Top of Excerpted data

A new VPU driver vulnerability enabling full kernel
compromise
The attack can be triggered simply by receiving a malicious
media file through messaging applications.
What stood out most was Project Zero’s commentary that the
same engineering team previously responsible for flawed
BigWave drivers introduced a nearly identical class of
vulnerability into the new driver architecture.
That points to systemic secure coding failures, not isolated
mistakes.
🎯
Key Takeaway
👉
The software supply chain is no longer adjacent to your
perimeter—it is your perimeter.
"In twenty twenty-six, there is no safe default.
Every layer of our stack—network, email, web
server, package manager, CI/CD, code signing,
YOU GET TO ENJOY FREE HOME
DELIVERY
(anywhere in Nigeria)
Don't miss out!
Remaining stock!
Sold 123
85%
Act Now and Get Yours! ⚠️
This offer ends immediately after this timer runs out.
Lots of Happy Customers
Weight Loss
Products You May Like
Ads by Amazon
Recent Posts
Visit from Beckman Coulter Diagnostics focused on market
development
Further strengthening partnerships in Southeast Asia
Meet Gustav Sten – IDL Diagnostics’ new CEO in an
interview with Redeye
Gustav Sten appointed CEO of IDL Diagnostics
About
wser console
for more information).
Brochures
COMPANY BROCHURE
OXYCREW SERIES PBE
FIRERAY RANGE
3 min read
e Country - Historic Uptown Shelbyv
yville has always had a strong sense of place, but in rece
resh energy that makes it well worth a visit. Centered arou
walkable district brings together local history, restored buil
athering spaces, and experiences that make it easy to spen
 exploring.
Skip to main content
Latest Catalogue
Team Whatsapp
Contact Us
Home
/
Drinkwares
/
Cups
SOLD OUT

Bottom of Excerpted data
Top of Excerpted data

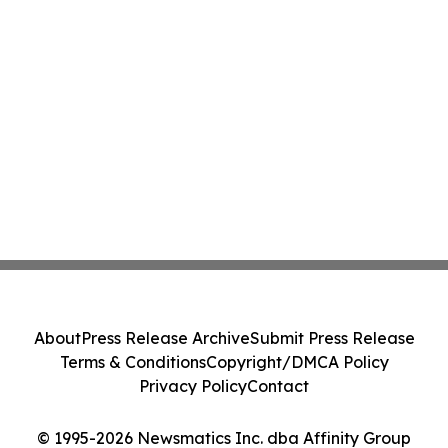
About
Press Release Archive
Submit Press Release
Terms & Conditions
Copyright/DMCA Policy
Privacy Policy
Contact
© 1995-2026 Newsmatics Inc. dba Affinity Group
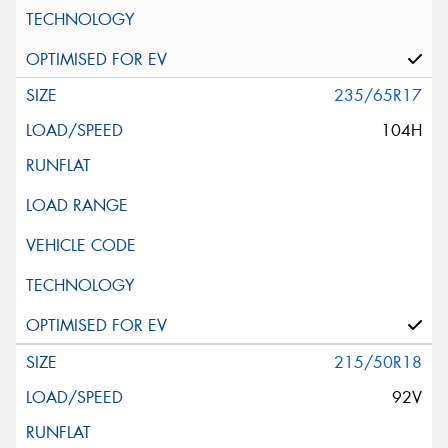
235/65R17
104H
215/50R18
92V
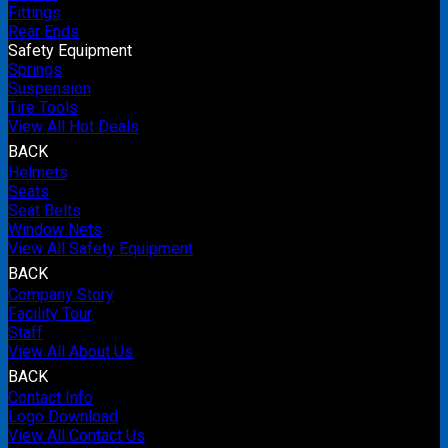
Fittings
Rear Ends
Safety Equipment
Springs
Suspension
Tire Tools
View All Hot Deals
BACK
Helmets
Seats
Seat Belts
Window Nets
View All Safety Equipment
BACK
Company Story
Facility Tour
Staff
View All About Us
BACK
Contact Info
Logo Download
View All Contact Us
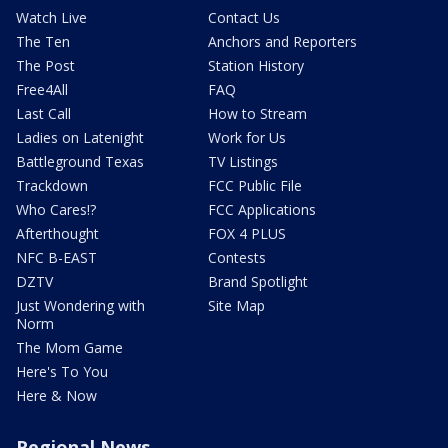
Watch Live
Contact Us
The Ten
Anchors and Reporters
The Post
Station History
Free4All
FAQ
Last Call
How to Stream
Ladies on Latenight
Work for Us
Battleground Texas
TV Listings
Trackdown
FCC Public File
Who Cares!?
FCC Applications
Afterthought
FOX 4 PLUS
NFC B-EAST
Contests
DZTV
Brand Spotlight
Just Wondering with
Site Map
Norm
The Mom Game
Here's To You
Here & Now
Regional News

Bottom of Excerpted data
Top of Excerpted data

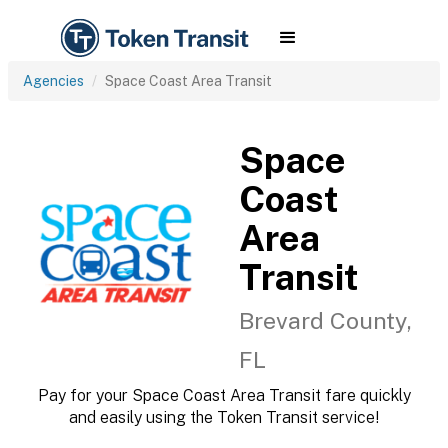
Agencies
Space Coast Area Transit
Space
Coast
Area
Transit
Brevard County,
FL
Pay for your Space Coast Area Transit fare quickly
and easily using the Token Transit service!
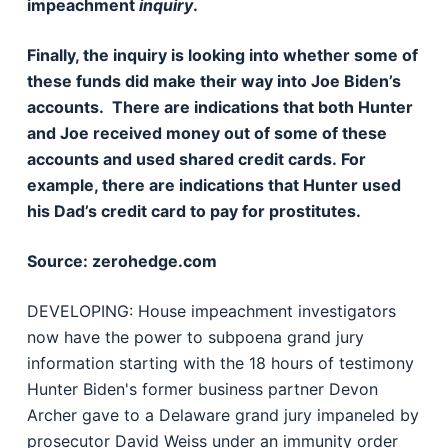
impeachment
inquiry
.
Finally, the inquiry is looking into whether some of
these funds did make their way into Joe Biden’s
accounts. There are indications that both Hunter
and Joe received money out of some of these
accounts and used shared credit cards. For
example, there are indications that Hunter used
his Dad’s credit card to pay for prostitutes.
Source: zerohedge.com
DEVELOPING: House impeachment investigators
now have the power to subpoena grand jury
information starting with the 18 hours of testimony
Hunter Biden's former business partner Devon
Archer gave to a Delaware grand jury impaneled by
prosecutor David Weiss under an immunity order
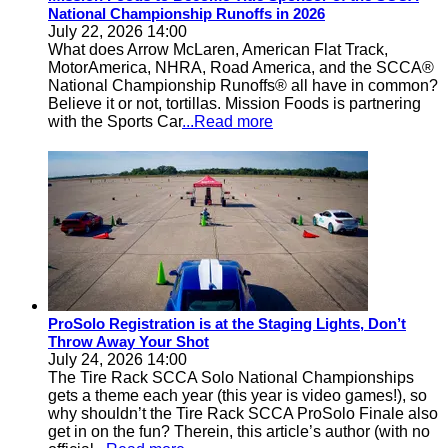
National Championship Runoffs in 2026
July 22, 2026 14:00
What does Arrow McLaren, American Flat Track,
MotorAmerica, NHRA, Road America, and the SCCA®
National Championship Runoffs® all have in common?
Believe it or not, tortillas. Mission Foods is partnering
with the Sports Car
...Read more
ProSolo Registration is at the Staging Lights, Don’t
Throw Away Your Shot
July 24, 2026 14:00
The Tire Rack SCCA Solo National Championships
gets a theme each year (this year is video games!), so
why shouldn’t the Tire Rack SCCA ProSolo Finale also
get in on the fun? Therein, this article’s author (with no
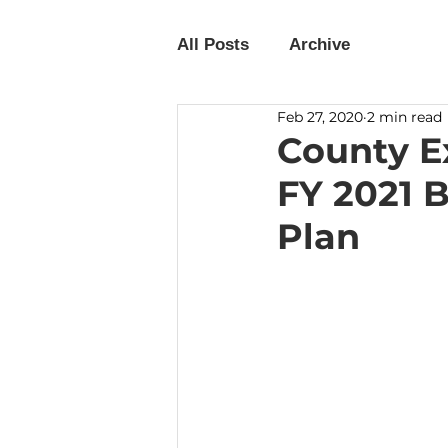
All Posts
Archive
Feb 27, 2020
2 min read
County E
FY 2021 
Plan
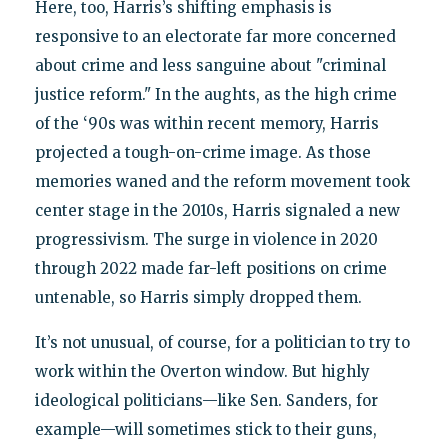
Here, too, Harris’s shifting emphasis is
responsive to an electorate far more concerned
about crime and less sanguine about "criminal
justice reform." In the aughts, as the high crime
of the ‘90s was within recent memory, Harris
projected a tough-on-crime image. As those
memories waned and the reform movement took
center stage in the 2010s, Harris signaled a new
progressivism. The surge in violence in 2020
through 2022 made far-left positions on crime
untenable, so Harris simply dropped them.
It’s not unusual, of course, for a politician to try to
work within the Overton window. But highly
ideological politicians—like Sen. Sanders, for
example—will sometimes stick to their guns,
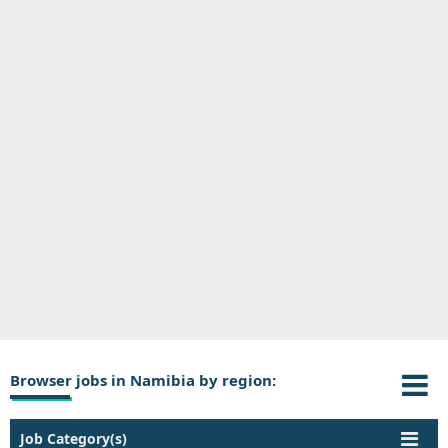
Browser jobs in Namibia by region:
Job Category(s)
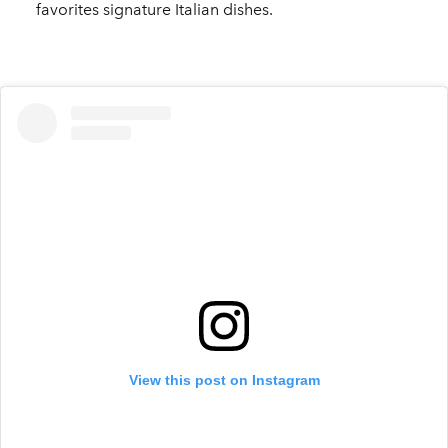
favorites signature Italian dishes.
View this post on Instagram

Bottom of Excerpted data

> Work task:
Among the entries above, find every line holding "Press" and copy it.

> Completed exercise:
Press Release Archive
Submit Press Release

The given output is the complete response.